Study participants consumed water ad livitum from study-instituted bottles. The amount consumed was measured and documented by study staff. The workers were evaluated twice during their working hours: 1) at approximately 6:00 AM before starting their work in the morning and 2) at approximately 5:00 PM at the end of the workday. The urine and blood samples were obtained in the field, and the latter were locally centrifuged. All the samples were stored in refrigerated containers (4°C) and soon transported to the central laboratory of Clínica de la Costa, in Barranquilla city (located 30 minutes away). The parameters measured were their weight, blood pressure, blood samples to measure hemogram, creatinine, urea, glucose, albumin, sodium, chloride, potassium, calcium, phosphorus, magnesium, uric acid and osmolarity, and spot urine sample to measure urine protein, and osmolarity. The clinical and biochemical data obtained for each individual was compared to see whether there was a significant difference between its morning and evening values. In those workers who developed acute kidney injury during the workday, defined as an increase of serum creatinine > 0.3 mg/dl between its morning creatinine and evening creatinine value, it was also compared for each obtained parameter if there was a significant difference between its morning and evening values.

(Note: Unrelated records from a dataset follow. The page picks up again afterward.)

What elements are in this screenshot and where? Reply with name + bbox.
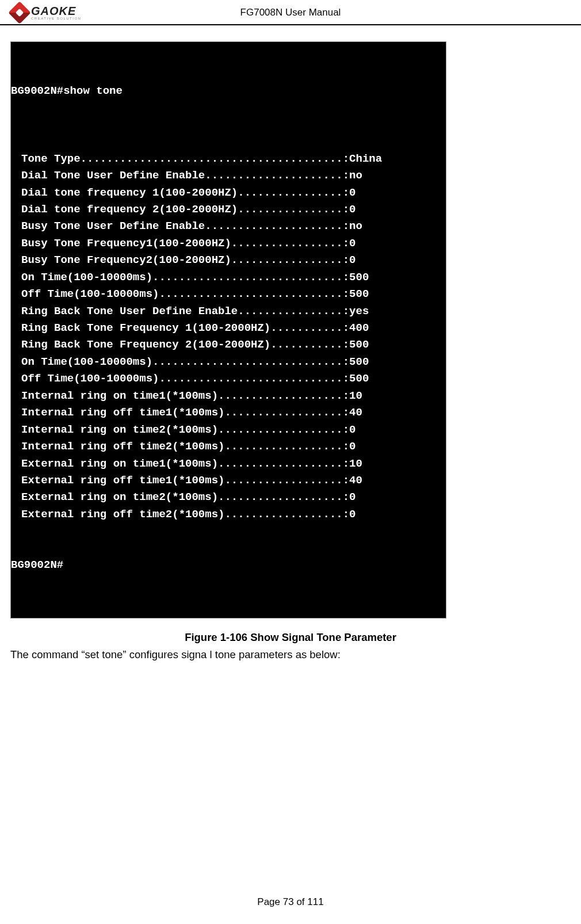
logo-text-block: GAOKE CREATIVE SOLUTION: [31, 5, 81, 20]
figure-caption: Figure 1-106 Show Signal Tone Parameter: [10, 631, 571, 644]
logo-sub: CREATIVE SOLUTION: [31, 17, 81, 20]
figure-text: Show Signal Tone Parameter: [250, 631, 396, 643]
terminal-output: Tone Type...............................…: [11, 133, 446, 523]
logo: GAOKE CREATIVE SOLUTION: [12, 5, 81, 21]
document-title: FG7008N User Manual: [240, 7, 341, 18]
page-header: GAOKE CREATIVE SOLUTION FG7008N User Man…: [0, 0, 581, 25]
terminal-prompt-tail: BG9002N#: [11, 557, 446, 574]
logo-main: GAOKE: [31, 5, 81, 17]
figure-label: Figure 1-106: [185, 631, 247, 643]
body-paragraph: The command “set tone” configures signa …: [10, 648, 571, 661]
terminal-screenshot: BG9002N#show tone Tone Type.............…: [10, 41, 446, 618]
terminal-prompt-command: BG9002N#show tone: [11, 83, 446, 100]
page-content: BG9002N#show tone Tone Type.............…: [0, 25, 581, 661]
logo-icon: [8, 1, 31, 24]
page-footer: Page 73 of 111: [0, 896, 581, 908]
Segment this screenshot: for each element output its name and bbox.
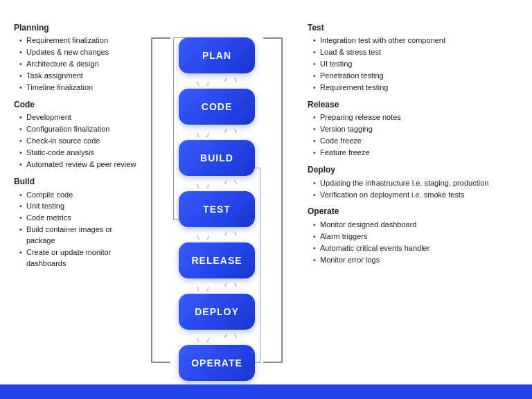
list-item: Configuration finalization <box>19 124 137 135</box>
list-item: Requirement testing <box>313 82 518 94</box>
list-item: Monitor designed dashboard <box>313 220 518 231</box>
right-section-title: Test <box>308 22 518 34</box>
main-container: PlanningRequirement finalizationUpdates … <box>0 0 532 384</box>
left-column: PlanningRequirement finalizationUpdates … <box>14 22 137 378</box>
list-item: Penetration testing <box>313 71 518 82</box>
stage-btn-release[interactable]: RELEASE <box>179 242 255 278</box>
list-item: Version tagging <box>313 124 518 135</box>
list-item: Unit testing <box>19 201 137 212</box>
list-item: Updates & new changes <box>19 47 137 58</box>
list-item: Check-in source code <box>19 136 137 147</box>
stage-btn-test[interactable]: TEST <box>179 191 255 227</box>
list-item: Updating the infrastructure i.e. staging… <box>313 178 518 189</box>
stage-btn-build[interactable]: BUILD <box>179 140 255 176</box>
arrow-connector <box>196 231 238 238</box>
list-item: Feature freeze <box>313 148 518 159</box>
arrow-connector <box>196 129 238 136</box>
center-column: PLANCODEBUILDTESTRELEASEDEPLOYOPERATE <box>137 22 296 378</box>
list-item: Code freeze <box>313 136 518 147</box>
bracket-left <box>151 37 170 363</box>
list-item: Monitor error logs <box>313 255 518 266</box>
diagram-wrapper: PLANCODEBUILDTESTRELEASEDEPLOYOPERATE <box>144 37 290 363</box>
list-item: Load & stress test <box>313 47 518 58</box>
stage-btn-code[interactable]: CODE <box>179 89 255 125</box>
right-section-title: Release <box>308 99 518 111</box>
list-item: Timeline finalization <box>19 82 137 94</box>
stage-btn-deploy[interactable]: DEPLOY <box>179 294 255 330</box>
left-section-title: Build <box>14 176 137 188</box>
list-item: UI testing <box>313 59 518 70</box>
content-row: PlanningRequirement finalizationUpdates … <box>14 22 518 378</box>
right-section-title: Deploy <box>308 164 518 176</box>
left-section-title: Code <box>14 99 137 111</box>
list-item: Code metrics <box>19 213 137 224</box>
stage-btn-plan[interactable]: PLAN <box>179 37 255 73</box>
arrow-connector <box>196 334 238 341</box>
right-column: TestIntegration test with other componen… <box>296 22 518 378</box>
bottom-bar <box>0 384 532 399</box>
left-section-title: Planning <box>14 22 137 34</box>
list-item: Task assignment <box>19 71 137 82</box>
list-item: Alarm triggers <box>313 231 518 242</box>
list-item: Integration test with other component <box>313 35 518 46</box>
list-item: Static-code analysis <box>19 148 137 159</box>
arrow-connector <box>196 283 238 290</box>
list-item: Automatic critical events handler <box>313 243 518 254</box>
list-item: Development <box>19 112 137 123</box>
list-item: Architecture & design <box>19 59 137 70</box>
stages-column: PLANCODEBUILDTESTRELEASEDEPLOYOPERATE <box>179 37 255 381</box>
list-item: Compile code <box>19 190 137 201</box>
right-section-title: Operate <box>308 206 518 218</box>
list-item: Verification on deployment i.e. smoke te… <box>313 190 518 201</box>
bracket-right <box>263 37 283 363</box>
arrow-connector <box>196 180 238 187</box>
list-item: Requirement finalization <box>19 35 137 46</box>
stage-btn-operate[interactable]: OPERATE <box>179 345 255 381</box>
list-item: Build container images or package <box>19 224 137 247</box>
list-item: Create or update monitor dashboards <box>19 247 137 269</box>
list-item: Preparing release notes <box>313 112 518 123</box>
arrow-connector <box>196 78 238 85</box>
list-item: Automated review & peer review <box>19 159 137 170</box>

The statistical analysis was performed applying Wilcoxon signed-rank test. This study was approved by Ethical Committee of Clínica de la Costa, Barranquilla (Colombia), and informed consent was obtained from all patients.

Results

Of the 28 young (x,SD: 25±5 years old) men workers (rice harvesters) evaluated, 5 (18%) presented a significant increase (>0.3 mg/dl) in serum creatinine during the workday (morning serum creatinine: 0.8±0.15 vs. evening serum creatinine: 1.2±0.17, p<0.001). The volume of water ingested by the workers was highly variable (2,861 ± 1,591 cc). There was no significant difference in the amount of hydration between the patients who experienced an AKI (change of ≥ 0.3 mg/dl in serum creatinine) during the workday and those who did not suffer it. Regarding the demographic characteristics of the evaluated individuals, they were of low socioeconomic status, working in agriculture since they were 18 years old, with no known medical comorbidities. They were exposed to agrochemicals and had eight hours workdays with programmed rest periods. In all the studied volunteers, it was compared for each obtained parameter if there was a significant difference between its morning and evening values. In this sense, statistically significant changes between morning and evening values were found only in six parameters: a significant increase in patients’ evening values of serum sodium, glucose, phosphorus, creatinine (they did not reach AKI criteria), urinary osmolarity, as well as a significant reduction in their serum potassium levels, compared to their morning values (Table 1).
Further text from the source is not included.